A Shortage of Lift Technicians and How We Might Solve the Problem

A Shortage of Lift Technicians and How We Might Solve the Problem


It is no significant revelation that there is and has been a shortage of lift technicians, mechanical and electrical, for several years. The problem is currently exacerbated due to the North American labor shortage brought on by the pandemic. My opinion is that the pandemic did not cause the overall labor shortage but rather accelerated it.

No matter the cause of a labor shortage, a ski area can’t function without competent lift technicians. The problem is real, and the solutions to the issue have to come from within each ski area. Each ski area will have unique issues that need to be locally addressed. However, the ski area industry collectively can and has begun to address these issues. Are the steps taken significant enough to help you today? Unfortunately, no.

There are two issues I will label as global in that these issues are broadly prevalent. I have spoken about them previously; they are training and pay. Relevant to training, NSAA has led with the recent publication of the Lift Maintenance Resource Guide, offering the online Lift Maintenance Series and joining forces with Colorado Mountain College to provide the NSAA/CMC LIFT MAINTENANCE ONLINE EDUCATION PROGRAM. However, more is needed in training as we will need to self-train many hired lift technicians. Here are my suggestions on how to address training in the recruitment process and to existing staff:

  • Offer the NSAA/CMC Lift Maintenance Online training as part of the ad for lift techs – meaning the ski area bears the time and cost.  Also, have them, upon hiring, enroll in the online Lift Maintenance Series, cost covered by ski area
  • Provide the same to existing staff – a requirement
  • Utilize the NSAA Lift Maintenance Resource Guide as the basis for building a fully documented onsite training program. Mandate this program be built into the operation of your lift maintenance department. Develop a process of tracking training. ( a suggestion in this area is to engage the entire staff in developing this process – it has to work for all)
  • Develop a culture of learning – this will not help in hiring, but it will help in retention

In regards to pay, this is very simple. Raise the pay level to be competitive with the market, representing a lift technician’s skills and work conditions at a ski area.  In November of 2017, I addressed this situation, and I am sharing an excerpt I presented back then, raise the dollars by about 10% to adjust for current market conditions.

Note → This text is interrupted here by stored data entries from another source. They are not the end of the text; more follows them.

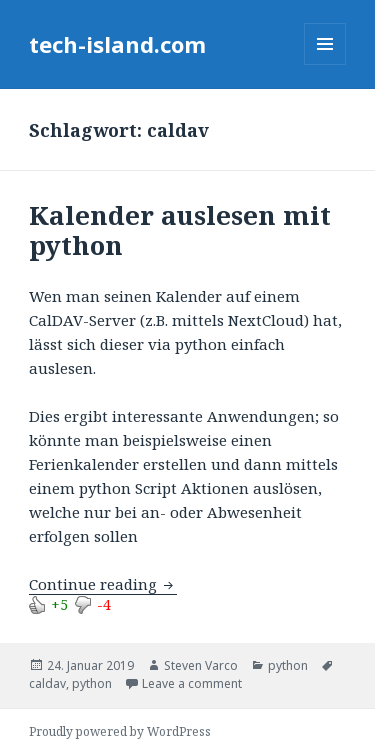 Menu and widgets (325, 64)
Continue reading (103, 584)
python (288, 665)
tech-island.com (117, 44)
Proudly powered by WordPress (120, 731)
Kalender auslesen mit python (180, 230)
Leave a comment (192, 683)
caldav (47, 683)
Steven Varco (201, 665) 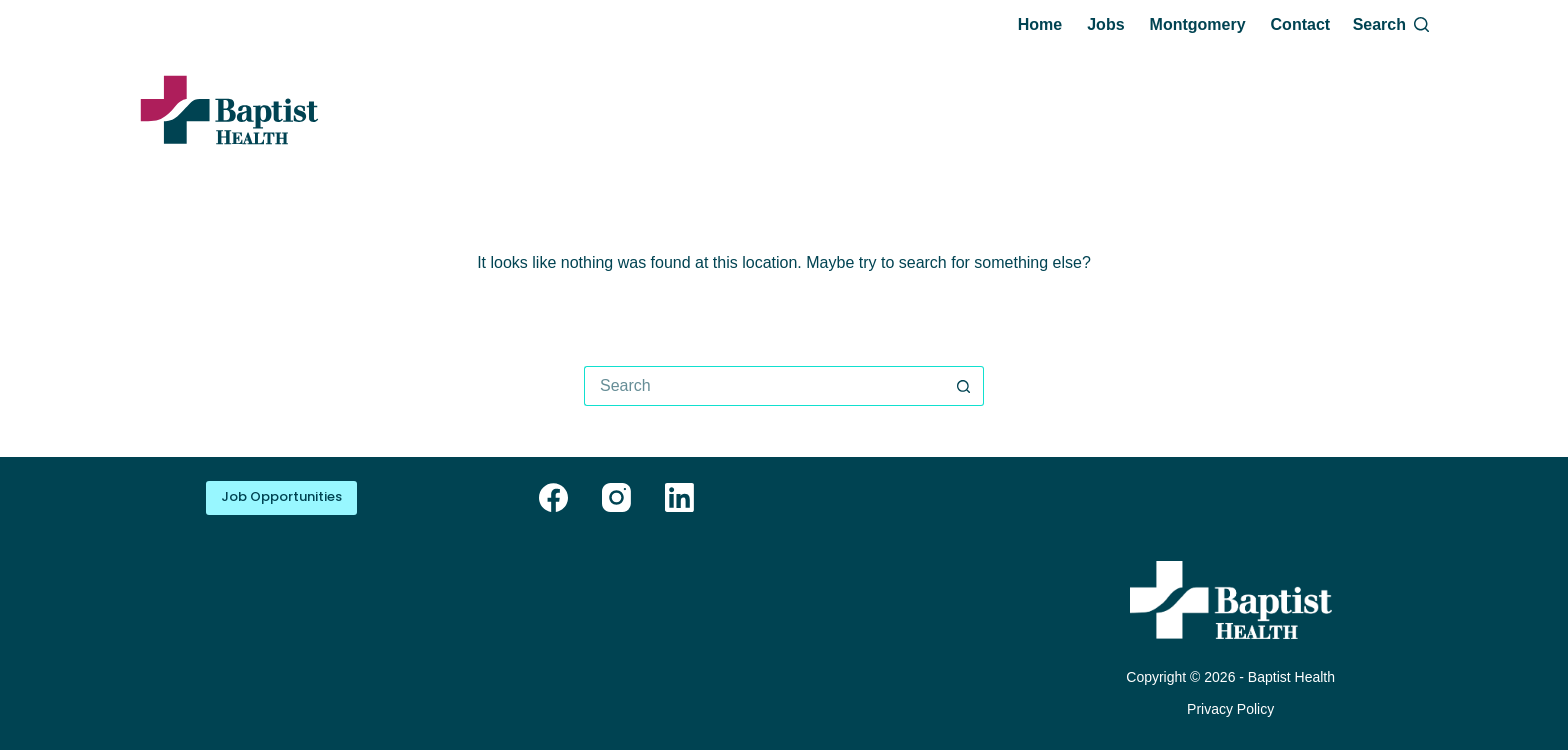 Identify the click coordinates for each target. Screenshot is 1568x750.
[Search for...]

Based on 2010 NSAA Wage Survey adjusted for inflation, I calculate the weighted average for the following lift maintenance positions:

Position Hourly Annual *
Experienced lift Electrician $22.76 $45,975
Senior Lift Electrician $25.74 $51,995
Experienced Lift Mechanic $20.63 $41,673
Senior Lift Mechanic $27.99 $56,540

Net*is based on zero overtime, which is unlikely

The salary range for Caterpillar diesel mechanic as presented by Glassdoor, an online job placement service, is $28.00 – $30.00 per hour or stated annually $56,560 – $60,600. Another online job placement service from Payscale says the salary range for a diesel mechanic is $47,000 – $78,000 annually.

In no way do I belittle any Caterpillar Diesel mechanic, as they have a broad range of skills ranging from diesel engine mechanics, hydraulic and electronic controls as they relate to engine performance. Having stated my respect for Cat diesel mechanics, I would argue that a lift mechanic requires skills equal to or to exceed those of a Cat diesel mechanic, especially true concerning newer detachable lifts and gondolas. Once you throw in the working environment, the risk factor exceeds what a typical Cat diesel mechanic has to experience.

The above analysis does not even address the current market, where house cleaners can make up to $40.00 per hour cleaning for Airbnb rentals, or a new hire at McDonald’s starts at $16.00.

The two other factors to consider are making good hires and having a healthy organization.  There is no sense in making a hire who doesn’t fit with the department’s culture or doesn’t fit within the ski area’s culture. Please talk with your HR department; they should be able to help you.

Indeed hiring lift technicians from other ski areas is not an option if there is a toxic environment within the department. This is a small world, and news travels. The organizational health of the organization is critical to hiring good people. Remember, employees leave mainly because of people; this also applies to hiring; they don’t apply or accept an offer.

Summary of what you need to do tomorrow to address the hiring of lift technicians:

  • Utilizing existing training tools
  • Make them mandatory
  • Pay for the training and the time spent in training, even if it is online
  • Develop an in-house training program and include time in your budget for training
  • Require training as part of normal operations every week, month, and quarter
  • Get your compensation in line with the current regional labor market
  • Make good hires
  • Have a healthy organization

It may sound simple, but if it were so, you would have already done it. No, matter what management says, you can’t have a prosperous ski area without safe and well running and managed ski lifts.